A luscious and healthy Tuscan salmon pasta with creamy sauce, sun-dried tomatoes, spinach, and flavorful herbs—perfect for a nutritious weeknight dinner.

Ingredients

Units Scale
  • 12 oz whole‑wheat or chickpea pasta
  • 1 lb salmon fillet (skin removed, cut into bite‑sized pieces)
  • 2 teaspoons olive oil
  • 1 small shallot, finely chopped
  • 2 cloves garlic, minced
  • 1/2 cup sun‑dried tomatoes (in oil), chopped
  • 2 cups baby spinach
  • 1/2 cup part‑skim ricotta cheese
  • 1/4 cup grated Parmesan cheese
  • 1/2 cup low‑fat milk (or unsweetened almond milk)
  • 1 teaspoon Dijon mustard
  • 1 teaspoon dried Italian seasoning
  • Salt and freshly ground black pepper, to taste
  • Fresh parsley or basil, chopped for garnish

Instructions

  1. Cook pasta in salted water until al dente; reserve 1/2 cup pasta water, then drain.
  2. Season salmon cubes with salt, pepper, and a pinch of Italian seasoning.
  3. In a large skillet over medium heat, warm olive oil.
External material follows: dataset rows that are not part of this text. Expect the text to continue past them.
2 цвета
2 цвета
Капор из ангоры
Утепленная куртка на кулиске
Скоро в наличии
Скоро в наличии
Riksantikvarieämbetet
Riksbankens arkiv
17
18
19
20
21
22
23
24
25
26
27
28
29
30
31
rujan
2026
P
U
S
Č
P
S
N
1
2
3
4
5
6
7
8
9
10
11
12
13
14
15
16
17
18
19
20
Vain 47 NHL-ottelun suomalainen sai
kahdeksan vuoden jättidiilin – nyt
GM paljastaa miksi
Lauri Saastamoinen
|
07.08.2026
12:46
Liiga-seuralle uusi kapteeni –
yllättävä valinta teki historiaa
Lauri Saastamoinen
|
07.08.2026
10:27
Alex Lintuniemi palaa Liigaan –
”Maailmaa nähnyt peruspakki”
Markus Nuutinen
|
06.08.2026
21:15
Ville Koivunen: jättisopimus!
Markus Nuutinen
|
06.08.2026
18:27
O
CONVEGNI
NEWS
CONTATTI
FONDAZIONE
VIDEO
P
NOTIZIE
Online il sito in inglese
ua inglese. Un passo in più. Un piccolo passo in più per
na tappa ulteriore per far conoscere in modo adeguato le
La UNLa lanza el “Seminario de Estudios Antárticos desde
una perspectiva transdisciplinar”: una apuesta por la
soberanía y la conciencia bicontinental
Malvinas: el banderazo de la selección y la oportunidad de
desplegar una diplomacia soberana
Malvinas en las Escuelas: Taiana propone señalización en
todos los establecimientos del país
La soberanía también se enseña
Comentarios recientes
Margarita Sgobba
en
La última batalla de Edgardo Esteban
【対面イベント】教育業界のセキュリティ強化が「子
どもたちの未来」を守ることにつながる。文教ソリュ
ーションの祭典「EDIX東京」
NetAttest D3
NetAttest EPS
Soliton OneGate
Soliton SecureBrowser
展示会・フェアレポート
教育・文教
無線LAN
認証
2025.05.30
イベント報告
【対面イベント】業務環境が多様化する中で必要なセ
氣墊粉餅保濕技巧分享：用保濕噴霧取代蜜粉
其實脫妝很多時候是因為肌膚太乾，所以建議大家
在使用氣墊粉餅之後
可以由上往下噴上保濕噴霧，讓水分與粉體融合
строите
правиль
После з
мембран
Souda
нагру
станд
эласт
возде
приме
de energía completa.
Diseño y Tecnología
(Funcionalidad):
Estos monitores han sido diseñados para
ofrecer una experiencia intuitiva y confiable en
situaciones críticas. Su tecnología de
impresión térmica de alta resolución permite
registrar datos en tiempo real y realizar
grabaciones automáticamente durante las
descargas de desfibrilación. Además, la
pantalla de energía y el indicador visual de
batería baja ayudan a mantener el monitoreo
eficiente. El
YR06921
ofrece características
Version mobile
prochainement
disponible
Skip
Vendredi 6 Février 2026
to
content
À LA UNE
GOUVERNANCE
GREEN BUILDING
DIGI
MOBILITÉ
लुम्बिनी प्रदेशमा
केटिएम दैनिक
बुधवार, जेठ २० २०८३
Add salmon and sear gently until just cooked through, about 3–4 minutes. Remove and set aside.
  4. In the same skillet, add shallot and garlic; sauté until translucent, about 2 minutes.
  5. Stir in sun‑dried tomatoes and dried Italian seasoning; cook 1 minute.
  6. Reduce heat, whisk in milk, ricotta, Parmesan, and Dijon until smooth. Add reserved pasta water to reach desired creaminess if needed.
  7. Add spinach; stir until wilted.
  8. Return salmon to skillet, gently fold in cooked pasta. Adjust seasoning with salt and pepper.
  9. Serve immediately, garnished with fresh parsley or basil.

Notes

  • For gluten‑free option, use GF pasta.
  • To reduce dairy, substitute ricotta with Greek yogurt.
  • Add red pepper flakes for a spicy kick.
  • Leftovers keep well refrigerated for up to 2 days; gently reheat to prevent salmon overcooking.
  • Swap spinach for kale or arugula as desired.